Dataset entries

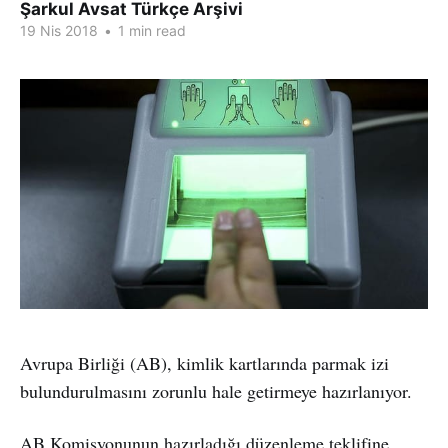
Şarkul Avsat Türkçe Arşivi
19 Nis 2018
•
1 min read
Avrupa Birliği (AB), kimlik kartlarında parmak izi
bulundurulmasını zorunlu hale getirmeye hazırlanıyor.
AB Komisyonunun hazırladığı düzenleme teklifine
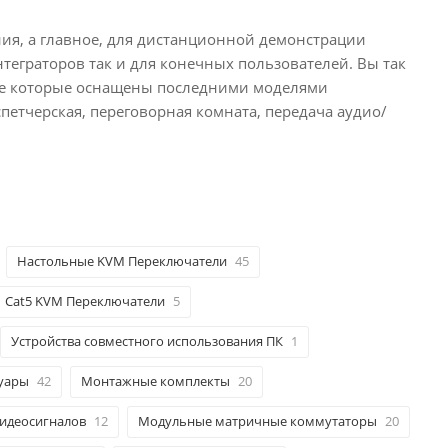
ия, а главное, для дистанционной демонстрации
теграторов так и для конечных пользователей. Вы так
рге которые оснащены последними моделями
петчерская, переговорная комната, передача аудио/
Настольные KVM Переключатели
45
Cat5 KVM Переключатели
5
Устройства совместного использования ПК
1
суары
42
Монтажные комплекты
20
идеосигналов
12
Модульные матричные коммутаторы
20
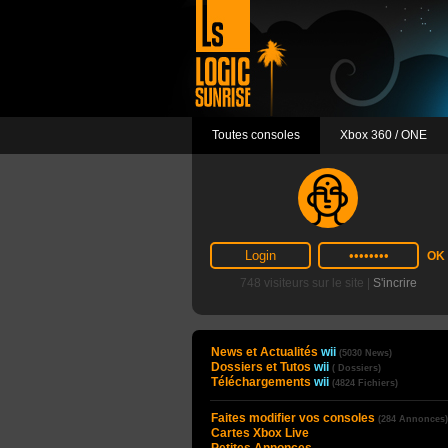
Toutes consoles
Xbox 360 / ONE
748 visiteurs sur le site |
S'incrire
News et Actualités
wii
(5030 News)
Dossiers et Tutos
wii
( Dossiers)
Téléchargements
wii
(4824 Fichiers)
Faites modifier vos consoles
(284 Annonces)
Cartes Xbox Live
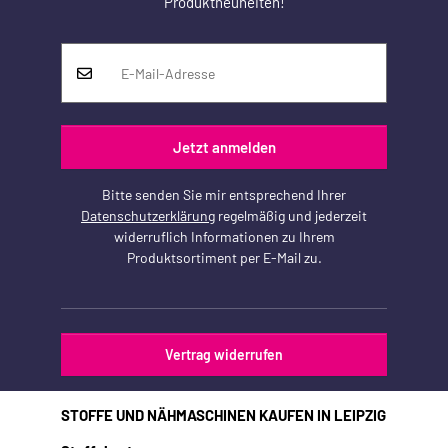
Produktneuheiten!
Jetzt anmelden
Bitte senden Sie mir entsprechend Ihrer
Datenschutzerklärung
regelmäßig und jederzeit
widerruflich Informationen zu Ihrem
Produktsortiment per E-Mail zu.
Vertrag widerrufen
STOFFE UND NÄHMASCHINEN KAUFEN IN LEIPZIG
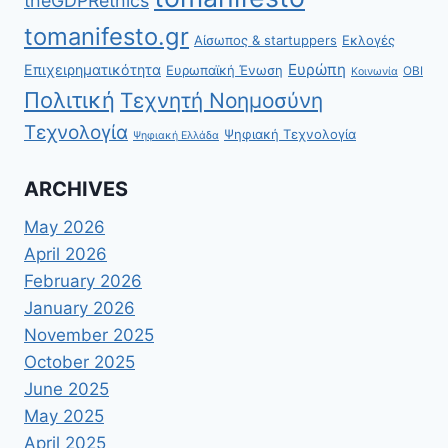
theGDPRethics
tomanifesto.gr
Αίσωπος & startuppers
Εκλογές
Ευρώπη
Επιχειρηματικότητα
Ευρωπαϊκή Ένωση
ΟΒΙ
Κοινωνία
Πολιτική
Τεχνητή Νοημοσύνη
Τεχνολογία
Ψηφιακή Τεχνολογία
Ψηφιακή Ελλάδα
ARCHIVES
May 2026
April 2026
February 2026
January 2026
November 2025
October 2025
June 2025
May 2025
April 2025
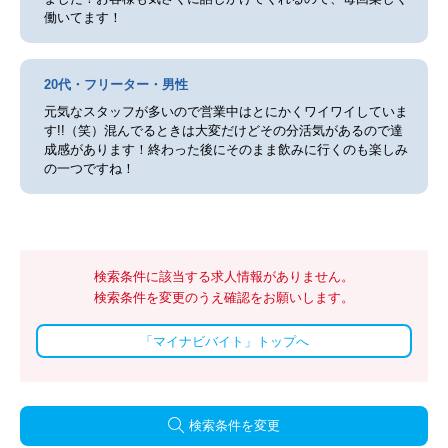
働いてます！
20代・フリーター・男性
元気なスタッフが多いので営業中はとにかくワイワイしていま
す!!（笑）混んでるときは大変だけどその分活気があるので達
成感があります！終わった後にそのまま飲みに行くのも楽しみ
の一つですね！
検索条件に該当する求人情報がありません。
検索条件を変更のうえ確認をお願いします。
「マイナビバイト」トップへ
検索条件を変更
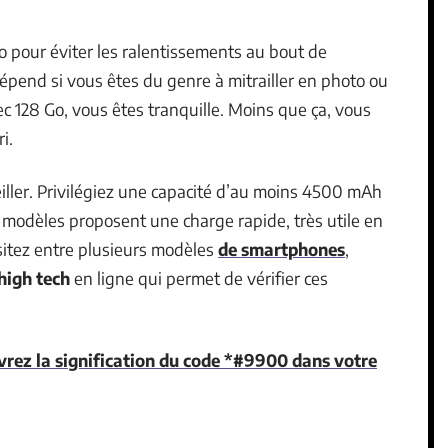
 pour éviter les ralentissements au bout de
pend si vous êtes du genre à mitrailler en photo ou
ec 128 Go, vous êtes tranquille. Moins que ça, vous
i.
eiller. Privilégiez une capacité d’au moins 4500 mAh
s modèles proposent une charge rapide, très utile en
sitez entre plusieurs modèles
de smartphones
,
high tech
en ligne qui permet de vérifier ces
vrez la signification du code *#9900 dans votre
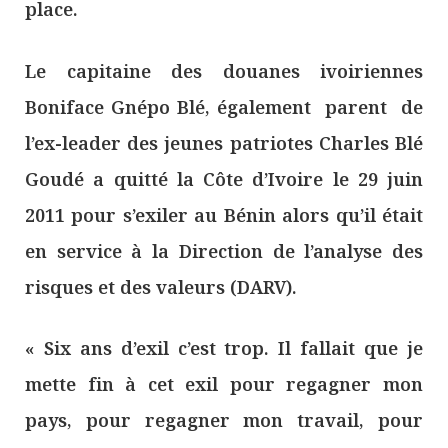
place.
Le capitaine des douanes ivoiriennes
Boniface Gnépo Blé, également parent de
l’ex-leader des jeunes patriotes Charles Blé
Goudé a quitté la Côte d’Ivoire le 29 juin
2011 pour s’exiler au Bénin alors qu’il était
en service à la Direction de l’analyse des
risques et des valeurs (DARV).
« Six ans d’exil c’est trop. Il fallait que je
mette fin à cet exil pour regagner mon
pays, pour regagner mon travail, pour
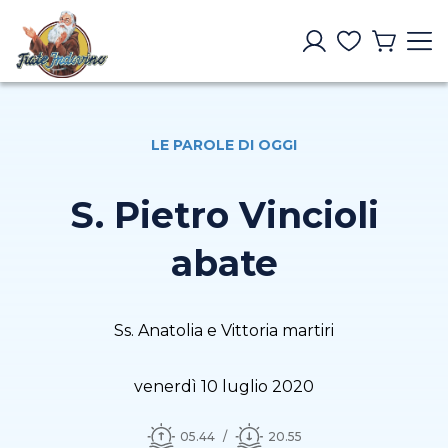
LE PAROLE DI OGGI
S. Pietro Vincioli
abate
Ss. Anatolia e Vittoria martiri
venerdì 10 luglio 2020
05.44
20.55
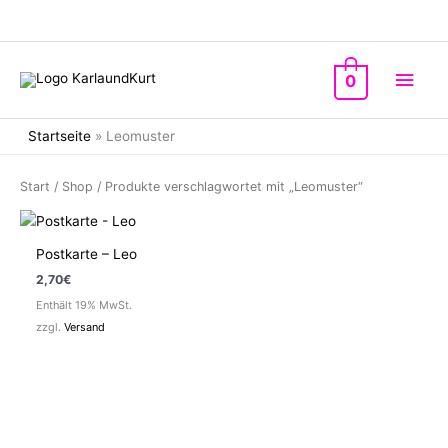
Zum
Inhalt
springen
Hau
0
Startseite
»
Leomuster
Start
/
Shop
/ Produkte verschlagwortet mit „Leomuster“
Postkarte – Leo
2,70
€
Enthält 19% MwSt.
zzgl.
Versand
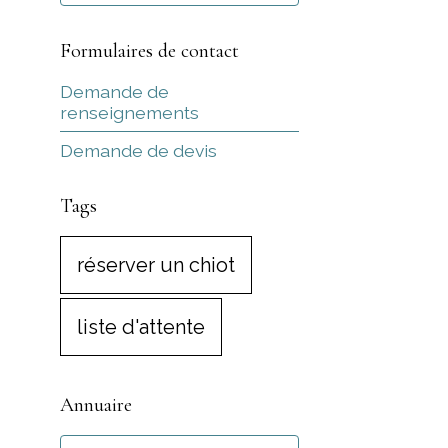
Formulaires de contact
Demande de
renseignements
Demande de devis
Tags
réserver un chiot
liste d'attente
Annuaire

# Instructions for the task:
Return only the lines that start at the line containing "Cartes Xbox Live" and finish at the last line of the entries, exactly as written and without pictures.

# Answer space:
Cartes Xbox Live
Produktneuheiten!
Jetzt anmelden
Bitte senden Sie mir entsprechend Ihrer
Datenschutzerklärung
regelmäßig und jederzeit
widerruflich Informationen zu Ihrem
Produktsortiment per E-Mail zu.
Vertrag widerrufen
STOFFE UND NÄHMASCHINEN KAUFEN IN LEIPZIG
theGDPRethics
tomanifesto.gr
Αίσωπος & startuppers
Εκλογές
Ευρώπη
Επιχειρηματικότητα
Ευρωπαϊκή Ένωση
ΟΒΙ
Κοινωνία
Πολιτική
Τεχνητή Νοημοσύνη
Τεχνολογία
Ψηφιακή Τεχνολογία
Ψηφιακή Ελλάδα
ARCHIVES
May 2026
April 2026
February 2026
January 2026
November 2025
October 2025
June 2025
May 2025
April 2025
働いてます！
20代・フリーター・男性
元気なスタッフが多いので営業中はとにかくワイワイしていま
す!!（笑）混んでるときは大変だけどその分活気があるので達
成感があります！終わった後にそのまま飲みに行くのも楽しみ
の一つですね！
検索条件に該当する求人情報がありません。
検索条件を変更のうえ確認をお願いします。
「マイナビバイト」トップへ
検索条件を変更
 pour éviter les ralentissements au bout de
pend si vous êtes du genre à mitrailler en photo ou
ec 128 Go, vous êtes tranquille. Moins que ça, vous
i.
eiller. Privilégiez une capacité d’au moins 4500 mAh
s modèles proposent une charge rapide, très utile en
sitez entre plusieurs modèles
de smartphones
,
high tech
en ligne qui permet de vérifier ces
vrez la signification du code *#9900 dans votre
place.
Le capitaine des douanes ivoiriennes
Boniface Gnépo Blé, également parent de
l’ex-leader des jeunes patriotes Charles Blé
Goudé a quitté la Côte d’Ivoire le 29 juin
2011 pour s’exiler au Bénin alors qu’il était
en service à la Direction de l’analyse des
risques et des valeurs (DARV).
« Six ans d’exil c’est trop. Il fallait que je
mette fin à cet exil pour regagner mon
pays, pour regagner mon travail, pour
LE PAROLE DI OGGI
S. Pietro Vincioli
abate
Ss. Anatolia e Vittoria martiri
venerdì 10 luglio 2020
05.44
20.55
Zum
Inhalt
springen
Hau
0
Startseite
»
Leomuster
Start
/
Shop
/ Produkte verschlagwortet mit „Leomuster“
Postkarte – Leo
2,70
€
Enthält 19% MwSt.
zzgl.
Versand
Formulaires de contact
Demande de
renseignements
Demande de devis
Tags
réserver un chiot
liste d'attente
Annuaire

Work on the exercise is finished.